Problem to work on: From the line that contains "サブクラスが呼び出すための" through the closing line of the entries, write out each line exactly; pictures stay out.

Extracted data:
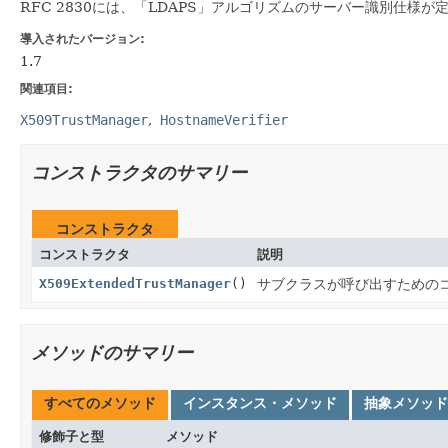
RFC 2830には、「LDAPS」アルゴリズムのサーバー識別仕様が
導入されたバージョン:
1.7
関連項目:
X509TrustManager
HostnameVerifier
コンストラクタのサマリー
コンストラクタ
コンストラクタ
説明
X509ExtendedTrustManager
()
サブクラスが呼び出すための
メソッドのサマリー
すべてのメソッド
インスタンス・メソッド
抽象メソッド
修飾子と型
メソッド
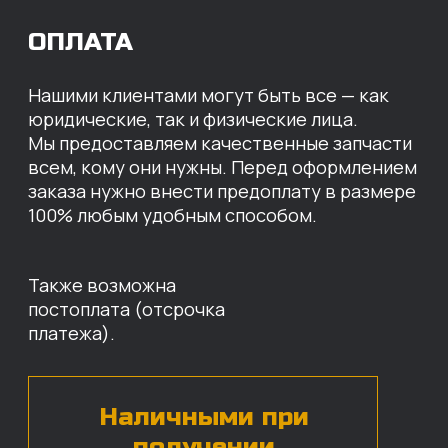
МЫ ГОТОВЫ
ПРЕДЛОЖИТЬ ВАМ
ИНДИВИДУАЛЬНЫЕ
УСЛОВИЯ НА СТОИМОСТЬ
НАШИХ ЗАПЧАСТЕЙ
Оставьте свои контактные данные,
наши специалисты свяжутся с вами,
назовут цены и проконсультируют
по нужным деталям.
БЕСПЛАТНАЯ КОНСУЛЬТАЦИЯ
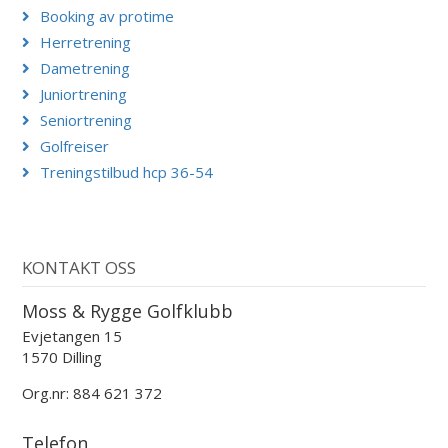
Booking av protime
Herretrening
Dametrening
Juniortrening
Seniortrening
Golfreiser
Treningstilbud hcp 36-54
KONTAKT OSS
Moss & Rygge Golfklubb
Evjetangen 15
1570 Dilling
Org.nr: 884 621 372
Telefon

Reply to the task:
サブクラスが呼び出すための
メソッドのサマリー
すべてのメソッド
インスタンス・メソッド
抽象メソッド
修飾子と型
メソッド
МЫ ГОТОВЫ
ПРЕДЛОЖИТЬ ВАМ
ИНДИВИДУАЛЬНЫЕ
УСЛОВИЯ НА СТОИМОСТЬ
НАШИХ ЗАПЧАСТЕЙ
Оставьте свои контактные данные,
наши специалисты свяжутся с вами,
назовут цены и проконсультируют
по нужным деталям.
БЕСПЛАТНАЯ КОНСУЛЬТАЦИЯ
Booking av protime
Herretrening
Dametrening
Juniortrening
Seniortrening
Golfreiser
Treningstilbud hcp 36-54
KONTAKT OSS
Moss & Rygge Golfklubb
Evjetangen 15
1570 Dilling
Org.nr: 884 621 372
Telefon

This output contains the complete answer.